Issue with nested Joiner nodes

dursundelen · September 27, 2021, 1:26am

The new Joiner seems to concatenate the RowIDs from the two tables, like Row12_Row12. When I want to join the results of the first Joiner to another table with the same RowIDs, it does not work because the joiner output chanced the syntax on the RowIDs.

Example: If I am joining the result tables from three prediction models (MLP, DT, LR) using two Joiners, I used to be able to do this with the old joiner, but not, I can’t.

Any practical fix for this? Any insight?

I tried using the RowID node to extract and use the newly created column for joining, but then the column becomes an issue to deal with for each prediction model type. I wish they would place a CheckBox to optionally avoid the RowID concatenation.

elsamuel · September 27, 2021, 1:30am

In the Joiner node configuration, there’s an option to assign new row keys sequentially. Does that help?

dursundelen · September 27, 2021, 1:47am

No, because you want to join based on the specific RowIDs (corresponding to randomly selected test data set) for all model types.

bruno29a · September 27, 2021, 3:20am

Hi @dursundelen , as I said in other posts, I try to avoid using the RowID as you don’t have control on it.

So, I don’t even look at that column, nor do I store my values in that column.

If somehow you ended up storing your values there, you can extract them via the RowID node. I did read that you tried that, but you said that the column became an issue? Can you show us what you did and how it’s an issue?

dursundelen · September 27, 2021, 3:24pm

I agree, using RowID is not ideal in most cases, especially is you have a natural primary key field in the dataset. However, for a dataset that does not have a natural primary key, to join the output tables of several predictive models (the test data with results column included) for a combined ROC curve, I usually use RowID with Joiner nodes. It seems to be the most intuitive way to handle it.

Again, I wish we had the option to omit the concatenation of the RowIDs, just he way it was in the previous version. That would have solved this issue.

bruno29a · September 27, 2021, 3:46pm

Hi @dursundelen , I’m not sure how this option (omit the concatenation of the RowIDs) would work.
The 2 tables that you are joining each have their own respective RowID, so both can have RowIDs Row0, Row1, Row2, etc…, and when joining, you are taking the records with their own respective RowIDs from their respective tables. If you want to omit the concatenation, which RowIDs would you omit and which ones not? Should it be only the RowIDs from the 1st table?

The way the current RowIDs work after the join is that it shows you which RowID from table1 matched with which RowID from table2.

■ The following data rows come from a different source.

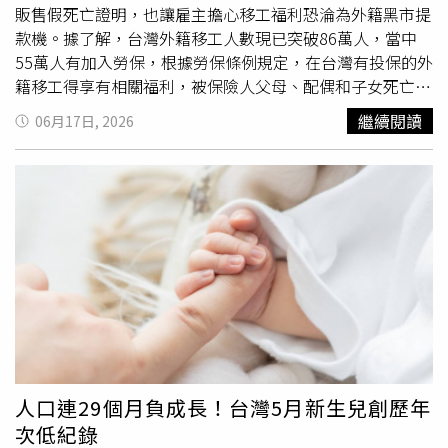
受損地點必須位於新竹縣轄區內，同一輛車以申請一次為
販售假死亡證明，也讓雇主擔心移工福利恐淪為外籍黑市提
限。若車輛已辦理報廢，可憑監理單位之報廢證明申請，相
款機。據了解，台灣外籍移工人數現已突破86萬人，當中
關申請文件與審核流程將於縣府交通處官網公告。災害損失
55萬人有加入勞保，根據勞保條例規定，在台灣有投保的外
減免攻略。（圖片提供／新竹縣政府）社會處提出5項救助
籍移工得享有相關福利，被保險人父母、配偶和子女死亡
金方案， 實際居住之住屋因水災淹水達50公分以上，以一
時，分別可請領1.5個月到3個月不等的津貼。在2018至
繼續閱讀
06月17日, 2026
門牌為一戶計算，每戶可領最高2萬元住戶淹水救助金。因
2024年間，外籍被保險人（含外籍配偶）請領金額合計
災致住屋毀損達不堪居住程度者，戶內實際居住人口以5口
50.1億元，每年平均7.2億元，2025年申請勞保家屬死亡給
為限，每人發給2萬元安遷救助金。因災致重傷，或未致重
付為1萬101件，給付金額共9億5174萬元，平均一件為9.4
傷，必須緊急救護住院治療，自住院之日起15日內（住院期
萬元，這原是讓家屬度過難關的「救命錢」，卻被發展成商
間）所發生自行負擔之醫療費用總額，達重傷救助金金額
機，在網路上大賣假死亡證明。「Bao Xin Viec」的畢業證
者，每人發給10萬元重傷救助金。因災致行蹤不明者，每人
書以假亂真，還能客製大學和學位，加上學校的紅頭印章，
發給20萬元失蹤救助金。因災致死或因災致重傷，於災害發
讓人難辨真假。（圖／翻攝Bao Xin Viec網站）越南網站
生後30日內死亡者，每人發給20萬元死亡救助金。（已領
「Bao Xin Viec」公然提供「代辦假死亡證明書」服務，每
取新竹縣急難救助意外致死救助金者，不得重複領取。）社
件費用在數百到上千元不等，標榜「誠信、不需前往國家機
會處提醒，災後可先拍照保留受災情形，並備妥相關資料，
關」，強調能為消費者帶來「最完美、最負盛名和專業的服
儘速向災害發生所在地鄉（鎮、市）公所洽詢及提出申請。
務體驗」，還保證「使用真實人民委員會（UBND）的底
災害救助申請資格、補助項目及應備文件等詳細資訊，可至
本」、「確保紅印章與簽名齊全」，甚至在用途欄位直接註
人口連29個月負成長！台灣5月新生兒創歷年
新竹縣政府社會處官網-社會救助專區-災害救助
明「可放心拿去公證、認證，以完成財產認領與繼承手
次低紀錄
（https://reurl.cc/Z2DWL6）查詢。縣長楊文科聽取各局處
續」，主打真假難辨、以假亂真。該網站服務項目更不僅於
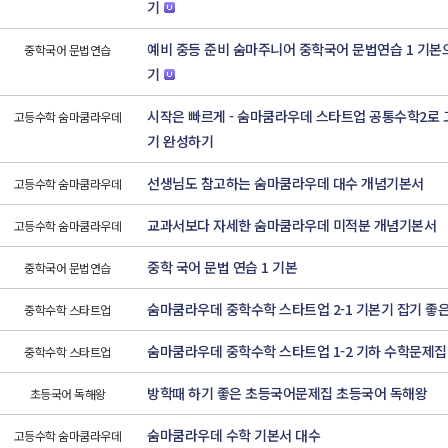
기
예비 중등 준비 숨마주니어 중학국어 문법연습 1 기본
중학국어 문법연습
기
시작은 빠르게 - 숨마쿰라우데 스타트업 공통수학2로
고등수학 숨마쿰라우데
기 완성하기
선생님도 참고하는 숨마쿰라우데 대수 개념기본서
고등수학 숨마쿰라우데
교과서보다 자세한 숨마쿰라우데 미적분 개념기본서
고등수학 숨마쿰라우데
중학 국어 문법 연습 1 기본
중학국어 문법연습
숨마쿰라우데 중학수학 스타트업 2-1 기본기 잡기 좋
중학수학 스타트업
숨마쿰라우데 중학수학 스타트업 1-2 기하 수학문제집
중학수학 스타트업
방학때 하기 좋은 초등국어문제집 초등국어 독해왕
초등국어 독해왕
숨마쿰라우데 수학 기본서 대수
고등수학 숨마쿰라우데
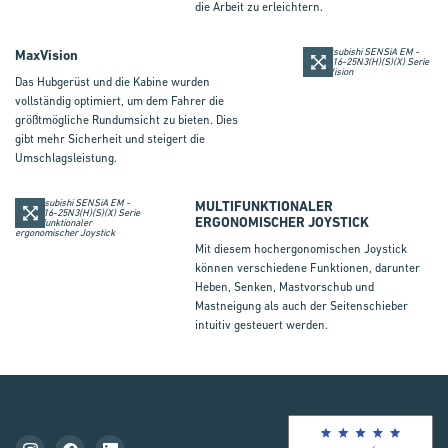
die Arbeit zu erleichtern.
MaxVision
Das Hubgerüst und die Kabine wurden
vollständig optimiert, um dem Fahrer die
größtmögliche Rundumsicht zu bieten. Dies
gibt mehr Sicherheit und steigert die
Umschlagsleistung.
MULTIFUNKTIONALER
ERGONOMISCHER JOYSTICK
Mit diesem hochergonomischen Joystick
können verschiedene Funktionen, darunter
Heben, Senken, Mastvorschub und
Mastneigung als auch der Seitenschieber
intuitiv gesteuert werden.
Mit
Fork
Brie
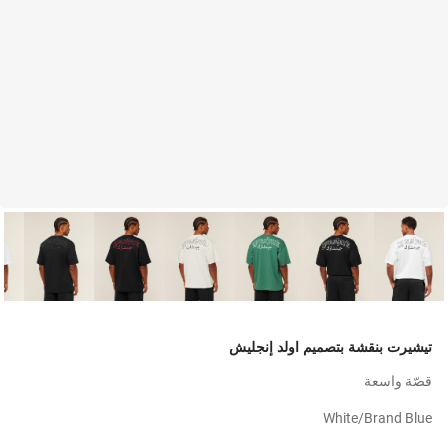
تيشيرت بنقشة بتصميم اولد إنجليش
قصّة واسعة
White/brand Blue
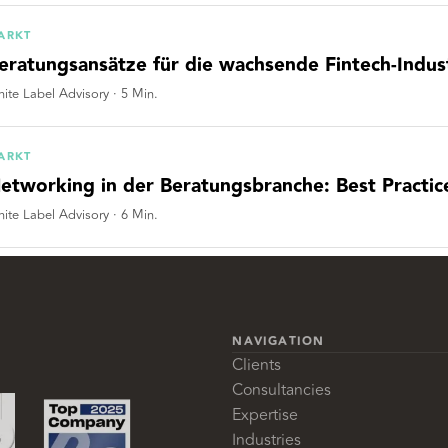
ARKT
eratungsansätze für die wachsende Fintech-Indus
ite Label Advisory
·
5
Min.
ARKT
etworking in der Beratungsbranche: Best Practice
ite Label Advisory
·
6
Min.
NAVIGATION
Clients
Consultancies
Expertise
Industries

For dataset that does not have a natural primary key, you can just add an auto increment column to your data set. You can use the Counter Generation node for that - and that’s how I avoid using knime’s embedded RowID column. Something like this:

Input:

Counter generation:

And after rename of the column:

dursundelen · September 27, 2021, 5:44pm

I hear what you are saying. Thank you for your suggestion, I think it would would. I also tried teh following method: I extracted the RowIDs using RowID node, right before the Joiner node, and then joined on this new field (I called, ID) in both tables, and that worked fine. The only thing here is that I have to do some additional work before I can join three or more result tables for a combined ROC curve. I wonder if anyone had done this with a more efficient way?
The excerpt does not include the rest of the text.